Yesterday, I took the day off an spent the day at the Badi in Wollishofen. Badis are bathhouses on the lake of Zürich, with showers, lockers, a cafeteria, a nice taal tree and a box full of books. Although the box contains some Terry Pratchett books (Diggers, if I recall correctly), I had brought my own: a copy of “Snuff” that was lent to me by a friend. So I bathed and finished reading the book in the sun, and managed to get some sunburn, which is very astonishing because the weather was quite cloudy.

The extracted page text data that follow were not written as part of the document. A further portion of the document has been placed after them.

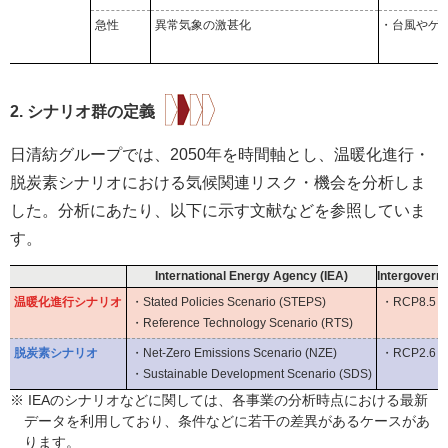
急性
異常気象の激甚化
・台風やゲ
2. シナリオ群の定義
日清紡グループでは、2050年を時間軸とし、温暖化進行・
脱炭素シナリオにおける気候関連リスク・機会を分析しま
した。分析にあたり、以下に示す文献などを参照していま
す。
International Energy Agency (IEA)
Intergovern
温暖化進行シナリオ
・Stated Policies Scenario (STEPS)
・RCP8.5
・Reference Technology Scenario (RTS)
脱炭素シナリオ
・Net-Zero Emissions Scenario (NZE)
・RCP2.6ま
・Sustainable Development Scenario (SDS)
※ IEAのシナリオなどに関しては、各事業の分析時点における最新
データを利用しており、条件などに若干の差異があるケースがあ
ります。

Snuff is a new adventure of Commander Vimes, of Ankh-Morpork fame, this time he goes on holiday in his wife’s country-side house, of course, there is a crime, and then something bigger, so the holidays are far from dull. While most of the action happens in the country-side, part of the action happens in Ankh-Morpork, so all the characters of the guard make at least a token appearance.
ISBN : 978-0-385-61926-4
The book basically follows the classical recipe of recent Disk-world books, it is well written, and gripping and I enjoyed reading it. I found the shift of Vimes becoming old and respectable interesting, but the story basically fell appart once I put down the book.
First one can feel that Terry Pratchett is getting really old, I felt more dramatic tension in one posh dinners than in the fights, this reminded me of “A Civil Campaign” by Lois McMaster Bujold, where the most dramatic moment was a family dinner going quite wrong.
Second, the character of Vimes is starting to collapse on his own weight, he now has a bazillion titles, he is the protégé of the Patrician, and since the book Thud! he has magical powers. All this power undermines the dramatic tension, as no-one really believes that anything really bad can happen to him or his family. A small part of the book is devoted to Vime’s internal struggles, but it is minor and felt like an afterthought. I think Sir Commander Vimes is starting to be way to much of a Mary Sue for Sir Terry Pratchett. I also found that the way Vime’s child is described feels a bit to much like an introduction, that we are soon going to get the adventures of Vime’s son.
Third, the parts of the story besides of the country-side where Vimes resides feel hollow and artificial. The whole Sergeant Colon sub-plot should either have been the center of the story or been removed, it just feels like some filler to justify having the other characters coming around. This also seems to be a trend with older authors, everything needs to become some kind of family reunion. Even Nobby Nobbs finds a girlfriend in the last chapter.
In summary Snuff is a pleasant read, showing that Terry Pratchet can do his usual tricks quite well, but it probably won’t leave any lasting impression once you finished reading the book. This is certainly not him at his best, the writing is good: but the story below it feel increasingly hollow.